Record extracts

+ + +

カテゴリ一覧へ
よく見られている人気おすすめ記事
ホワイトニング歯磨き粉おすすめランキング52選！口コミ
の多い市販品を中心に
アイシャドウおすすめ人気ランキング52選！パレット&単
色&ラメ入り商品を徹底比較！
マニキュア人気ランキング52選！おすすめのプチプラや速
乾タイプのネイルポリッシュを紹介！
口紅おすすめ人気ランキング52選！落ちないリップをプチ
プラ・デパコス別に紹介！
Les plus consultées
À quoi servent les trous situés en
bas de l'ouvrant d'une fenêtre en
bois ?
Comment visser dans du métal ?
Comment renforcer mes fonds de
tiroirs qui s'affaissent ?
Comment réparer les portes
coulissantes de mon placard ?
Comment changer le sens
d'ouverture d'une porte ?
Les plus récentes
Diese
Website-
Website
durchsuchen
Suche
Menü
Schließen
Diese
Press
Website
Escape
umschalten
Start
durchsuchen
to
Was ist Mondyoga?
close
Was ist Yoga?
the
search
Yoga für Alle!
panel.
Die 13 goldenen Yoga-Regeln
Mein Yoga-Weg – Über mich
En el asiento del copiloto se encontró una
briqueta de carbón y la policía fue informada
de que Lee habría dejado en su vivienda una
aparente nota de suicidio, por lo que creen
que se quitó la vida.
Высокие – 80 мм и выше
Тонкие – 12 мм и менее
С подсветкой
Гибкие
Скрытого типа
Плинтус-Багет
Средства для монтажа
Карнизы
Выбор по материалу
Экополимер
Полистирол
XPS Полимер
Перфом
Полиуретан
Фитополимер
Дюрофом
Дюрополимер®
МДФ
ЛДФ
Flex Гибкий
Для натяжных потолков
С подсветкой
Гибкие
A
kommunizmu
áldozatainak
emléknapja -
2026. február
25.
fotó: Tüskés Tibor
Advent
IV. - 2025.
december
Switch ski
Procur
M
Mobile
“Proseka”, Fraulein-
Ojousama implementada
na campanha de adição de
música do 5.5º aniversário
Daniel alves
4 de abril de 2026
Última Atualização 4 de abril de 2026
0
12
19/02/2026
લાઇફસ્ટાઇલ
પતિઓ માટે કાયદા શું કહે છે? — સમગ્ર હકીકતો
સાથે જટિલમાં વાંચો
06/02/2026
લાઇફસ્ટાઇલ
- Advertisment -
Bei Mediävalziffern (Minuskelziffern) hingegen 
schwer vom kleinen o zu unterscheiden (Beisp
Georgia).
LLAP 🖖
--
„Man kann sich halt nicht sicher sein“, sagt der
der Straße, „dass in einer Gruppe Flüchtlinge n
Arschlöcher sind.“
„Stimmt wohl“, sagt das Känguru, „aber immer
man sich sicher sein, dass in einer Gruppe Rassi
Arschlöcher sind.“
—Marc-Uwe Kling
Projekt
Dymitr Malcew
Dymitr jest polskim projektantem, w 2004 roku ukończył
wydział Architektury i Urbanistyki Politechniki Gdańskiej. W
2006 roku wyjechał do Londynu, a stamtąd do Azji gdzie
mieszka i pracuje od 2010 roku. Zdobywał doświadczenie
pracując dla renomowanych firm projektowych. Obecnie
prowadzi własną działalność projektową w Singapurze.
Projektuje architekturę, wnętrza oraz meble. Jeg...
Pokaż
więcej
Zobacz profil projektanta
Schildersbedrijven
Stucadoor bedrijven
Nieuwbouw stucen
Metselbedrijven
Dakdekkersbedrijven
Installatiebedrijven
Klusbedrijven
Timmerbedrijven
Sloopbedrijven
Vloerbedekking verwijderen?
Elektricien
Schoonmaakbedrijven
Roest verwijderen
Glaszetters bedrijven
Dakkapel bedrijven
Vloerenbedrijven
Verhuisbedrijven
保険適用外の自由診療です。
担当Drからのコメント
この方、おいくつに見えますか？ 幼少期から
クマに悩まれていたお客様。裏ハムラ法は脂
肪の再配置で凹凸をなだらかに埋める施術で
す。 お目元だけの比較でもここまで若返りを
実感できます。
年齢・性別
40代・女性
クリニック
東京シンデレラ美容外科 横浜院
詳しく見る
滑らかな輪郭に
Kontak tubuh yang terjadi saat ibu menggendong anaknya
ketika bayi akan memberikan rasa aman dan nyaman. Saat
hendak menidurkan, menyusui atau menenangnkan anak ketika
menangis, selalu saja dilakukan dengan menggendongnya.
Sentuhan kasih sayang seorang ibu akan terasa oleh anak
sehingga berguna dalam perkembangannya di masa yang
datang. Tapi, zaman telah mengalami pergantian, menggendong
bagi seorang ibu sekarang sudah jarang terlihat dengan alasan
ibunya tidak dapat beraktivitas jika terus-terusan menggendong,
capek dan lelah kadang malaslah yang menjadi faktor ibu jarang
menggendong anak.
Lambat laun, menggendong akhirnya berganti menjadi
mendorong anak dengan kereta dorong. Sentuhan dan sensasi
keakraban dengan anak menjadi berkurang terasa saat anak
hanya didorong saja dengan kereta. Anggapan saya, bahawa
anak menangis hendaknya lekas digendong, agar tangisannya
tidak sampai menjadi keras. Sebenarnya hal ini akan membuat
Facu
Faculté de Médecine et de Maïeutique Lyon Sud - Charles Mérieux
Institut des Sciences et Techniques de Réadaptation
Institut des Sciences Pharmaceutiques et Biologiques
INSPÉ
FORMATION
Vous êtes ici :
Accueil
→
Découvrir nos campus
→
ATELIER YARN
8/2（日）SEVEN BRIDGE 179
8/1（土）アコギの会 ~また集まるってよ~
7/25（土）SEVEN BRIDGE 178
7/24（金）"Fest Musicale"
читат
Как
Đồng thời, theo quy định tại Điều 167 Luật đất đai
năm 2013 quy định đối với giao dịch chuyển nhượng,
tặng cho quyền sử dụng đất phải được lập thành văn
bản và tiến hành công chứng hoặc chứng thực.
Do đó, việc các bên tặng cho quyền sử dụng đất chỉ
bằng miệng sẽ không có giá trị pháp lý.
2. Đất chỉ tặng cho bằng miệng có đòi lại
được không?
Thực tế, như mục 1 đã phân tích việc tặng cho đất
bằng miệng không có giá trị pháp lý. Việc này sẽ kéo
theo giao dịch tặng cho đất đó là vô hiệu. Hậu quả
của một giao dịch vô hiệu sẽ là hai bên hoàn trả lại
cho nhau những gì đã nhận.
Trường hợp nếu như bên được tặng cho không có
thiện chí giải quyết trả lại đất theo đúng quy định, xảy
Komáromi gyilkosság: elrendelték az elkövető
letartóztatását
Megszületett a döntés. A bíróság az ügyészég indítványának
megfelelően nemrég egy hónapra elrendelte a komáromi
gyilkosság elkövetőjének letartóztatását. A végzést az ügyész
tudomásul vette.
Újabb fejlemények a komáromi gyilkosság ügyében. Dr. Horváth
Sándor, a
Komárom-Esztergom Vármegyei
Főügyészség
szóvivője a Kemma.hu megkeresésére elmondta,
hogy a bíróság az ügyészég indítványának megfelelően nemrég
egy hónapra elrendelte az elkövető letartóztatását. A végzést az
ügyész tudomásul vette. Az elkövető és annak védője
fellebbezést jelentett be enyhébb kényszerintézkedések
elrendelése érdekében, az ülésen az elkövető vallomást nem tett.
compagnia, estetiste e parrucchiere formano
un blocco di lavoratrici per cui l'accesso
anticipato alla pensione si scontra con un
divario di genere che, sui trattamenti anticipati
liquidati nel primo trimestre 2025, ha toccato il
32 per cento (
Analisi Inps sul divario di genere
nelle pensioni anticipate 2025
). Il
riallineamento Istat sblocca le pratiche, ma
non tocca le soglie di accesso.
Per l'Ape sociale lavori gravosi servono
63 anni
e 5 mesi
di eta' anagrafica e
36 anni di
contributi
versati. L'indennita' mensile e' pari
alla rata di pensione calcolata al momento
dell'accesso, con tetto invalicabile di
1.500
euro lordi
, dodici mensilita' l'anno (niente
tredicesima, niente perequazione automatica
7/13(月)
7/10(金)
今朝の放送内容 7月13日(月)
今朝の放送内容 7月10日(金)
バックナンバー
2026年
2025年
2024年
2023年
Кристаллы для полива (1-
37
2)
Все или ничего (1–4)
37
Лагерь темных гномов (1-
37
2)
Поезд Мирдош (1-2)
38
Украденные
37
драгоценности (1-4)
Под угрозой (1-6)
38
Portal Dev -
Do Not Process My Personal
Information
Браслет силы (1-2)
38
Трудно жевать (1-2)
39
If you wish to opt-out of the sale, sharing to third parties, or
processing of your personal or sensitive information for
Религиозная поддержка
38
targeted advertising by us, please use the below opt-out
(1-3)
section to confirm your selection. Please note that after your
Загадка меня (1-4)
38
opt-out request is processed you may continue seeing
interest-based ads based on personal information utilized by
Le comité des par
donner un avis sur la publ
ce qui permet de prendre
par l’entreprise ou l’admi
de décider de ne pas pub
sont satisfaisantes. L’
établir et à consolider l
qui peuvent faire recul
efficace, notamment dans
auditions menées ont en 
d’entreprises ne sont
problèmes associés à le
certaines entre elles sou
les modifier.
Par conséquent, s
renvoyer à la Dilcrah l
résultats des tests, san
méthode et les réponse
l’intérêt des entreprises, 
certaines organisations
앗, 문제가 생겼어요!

+ + +

Instructions for the task
Give again, exactly as written, every line from the first one above through the line that has "kann sich halt" in it.

Answer box
カテゴリ一覧へ
よく見られている人気おすすめ記事
ホワイトニング歯磨き粉おすすめランキング52選！口コミ
の多い市販品を中心に
アイシャドウおすすめ人気ランキング52選！パレット&単
色&ラメ入り商品を徹底比較！
マニキュア人気ランキング52選！おすすめのプチプラや速
乾タイプのネイルポリッシュを紹介！
口紅おすすめ人気ランキング52選！落ちないリップをプチ
プラ・デパコス別に紹介！
Les plus consultées
À quoi servent les trous situés en
bas de l'ouvrant d'une fenêtre en
bois ?
Comment visser dans du métal ?
Comment renforcer mes fonds de
tiroirs qui s'affaissent ?
Comment réparer les portes
coulissantes de mon placard ?
Comment changer le sens
d'ouverture d'une porte ?
Les plus récentes
Diese
Website-
Website
durchsuchen
Suche
Menü
Schließen
Diese
Press
Website
Escape
umschalten
Start
durchsuchen
to
Was ist Mondyoga?
close
Was ist Yoga?
the
search
Yoga für Alle!
panel.
Die 13 goldenen Yoga-Regeln
Mein Yoga-Weg – Über mich
En el asiento del copiloto se encontró una
briqueta de carbón y la policía fue informada
de que Lee habría dejado en su vivienda una
aparente nota de suicidio, por lo que creen
que se quitó la vida.
Высокие – 80 мм и выше
Тонкие – 12 мм и менее
С подсветкой
Гибкие
Скрытого типа
Плинтус-Багет
Средства для монтажа
Карнизы
Выбор по материалу
Экополимер
Полистирол
XPS Полимер
Перфом
Полиуретан
Фитополимер
Дюрофом
Дюрополимер®
МДФ
ЛДФ
Flex Гибкий
Для натяжных потолков
С подсветкой
Гибкие
A
kommunizmu
áldozatainak
emléknapja -
2026. február
25.
fotó: Tüskés Tibor
Advent
IV. - 2025.
december
Switch ski
Procur
M
Mobile
“Proseka”, Fraulein-
Ojousama implementada
na campanha de adição de
música do 5.5º aniversário
Daniel alves
4 de abril de 2026
Última Atualização 4 de abril de 2026
0
12
19/02/2026
લાઇફસ્ટાઇલ
પતિઓ માટે કાયદા શું કહે છે? — સમગ્ર હકીકતો
સાથે જટિલમાં વાંચો
06/02/2026
લાઇફસ્ટાઇલ
- Advertisment -
Bei Mediävalziffern (Minuskelziffern) hingegen 
schwer vom kleinen o zu unterscheiden (Beisp
Georgia).
LLAP 🖖
--
„Man kann sich halt nicht sicher sein“, sagt der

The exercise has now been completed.